### WHAT THE TASK REQUIRES:
Filter the records below, keeping only lines with the string "akzeptieren".

### DATA SUPPLIED:
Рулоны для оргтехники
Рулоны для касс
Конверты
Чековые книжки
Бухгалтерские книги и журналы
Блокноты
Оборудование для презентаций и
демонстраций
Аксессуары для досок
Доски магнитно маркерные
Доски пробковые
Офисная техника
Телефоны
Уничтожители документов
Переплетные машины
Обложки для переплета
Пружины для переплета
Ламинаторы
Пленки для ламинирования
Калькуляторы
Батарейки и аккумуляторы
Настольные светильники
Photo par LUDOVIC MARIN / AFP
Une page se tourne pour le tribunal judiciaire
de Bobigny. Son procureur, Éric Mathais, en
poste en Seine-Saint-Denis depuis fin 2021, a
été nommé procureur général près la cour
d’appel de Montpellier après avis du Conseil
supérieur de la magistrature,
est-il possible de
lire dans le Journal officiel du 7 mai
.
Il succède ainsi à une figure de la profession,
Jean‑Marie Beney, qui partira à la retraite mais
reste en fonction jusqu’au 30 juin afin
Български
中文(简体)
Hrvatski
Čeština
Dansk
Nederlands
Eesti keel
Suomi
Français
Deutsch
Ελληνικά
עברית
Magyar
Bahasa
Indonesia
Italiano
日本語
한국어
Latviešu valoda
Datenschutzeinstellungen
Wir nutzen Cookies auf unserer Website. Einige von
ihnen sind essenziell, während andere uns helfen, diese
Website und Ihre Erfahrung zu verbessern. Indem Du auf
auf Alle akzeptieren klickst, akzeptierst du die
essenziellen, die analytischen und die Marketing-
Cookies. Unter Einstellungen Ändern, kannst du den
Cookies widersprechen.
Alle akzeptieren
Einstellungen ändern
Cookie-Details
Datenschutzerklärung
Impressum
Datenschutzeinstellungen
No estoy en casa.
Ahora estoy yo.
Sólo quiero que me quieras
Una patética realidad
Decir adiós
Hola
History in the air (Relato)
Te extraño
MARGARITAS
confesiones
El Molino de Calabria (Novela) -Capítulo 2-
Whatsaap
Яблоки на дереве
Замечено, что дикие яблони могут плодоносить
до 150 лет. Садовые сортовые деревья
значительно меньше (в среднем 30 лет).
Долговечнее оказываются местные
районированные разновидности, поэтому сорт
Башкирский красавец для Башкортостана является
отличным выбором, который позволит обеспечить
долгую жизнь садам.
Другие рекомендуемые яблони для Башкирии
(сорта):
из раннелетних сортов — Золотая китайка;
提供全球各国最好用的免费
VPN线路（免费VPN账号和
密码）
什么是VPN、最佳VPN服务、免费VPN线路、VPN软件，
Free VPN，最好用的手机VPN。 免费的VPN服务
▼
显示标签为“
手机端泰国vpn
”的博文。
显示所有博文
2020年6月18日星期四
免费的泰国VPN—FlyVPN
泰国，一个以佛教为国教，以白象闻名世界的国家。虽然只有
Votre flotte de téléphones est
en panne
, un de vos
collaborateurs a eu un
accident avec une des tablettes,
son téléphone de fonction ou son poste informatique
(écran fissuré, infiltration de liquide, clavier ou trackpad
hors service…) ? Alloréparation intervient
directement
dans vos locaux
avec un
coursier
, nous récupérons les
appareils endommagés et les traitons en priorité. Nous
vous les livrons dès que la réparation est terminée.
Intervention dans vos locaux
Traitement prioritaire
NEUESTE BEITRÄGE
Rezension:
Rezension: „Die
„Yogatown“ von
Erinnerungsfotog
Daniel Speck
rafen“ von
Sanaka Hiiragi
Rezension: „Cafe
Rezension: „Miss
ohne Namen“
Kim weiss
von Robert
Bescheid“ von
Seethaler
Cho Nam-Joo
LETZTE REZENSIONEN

### SOLVED EXERCISE:
auf Alle akzeptieren klickst, akzeptierst du die
Alle akzeptieren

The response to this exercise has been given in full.